* Data for this task *
┄┄┄┄┄┄┄┄┄┄

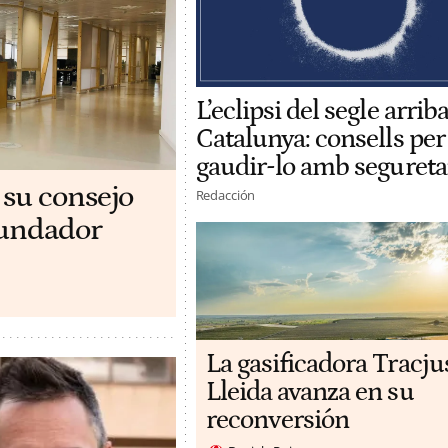
L’eclipsi del segle arriba
Catalunya: consells per
gaudir-lo amb segureta
 su consejo
Redacción
ofundador
La gasificadora Tracju
Lleida avanza en su
reconversión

┄┄┄┄┄┄┄┄┄┄

Print every entry above verbatim but drop the images.

* Solution to the problem *
L’eclipsi del segle arriba
Catalunya: consells per
gaudir-lo amb segureta
 su consejo
Redacción
ofundador
La gasificadora Tracju
Lleida avanza en su
reconversión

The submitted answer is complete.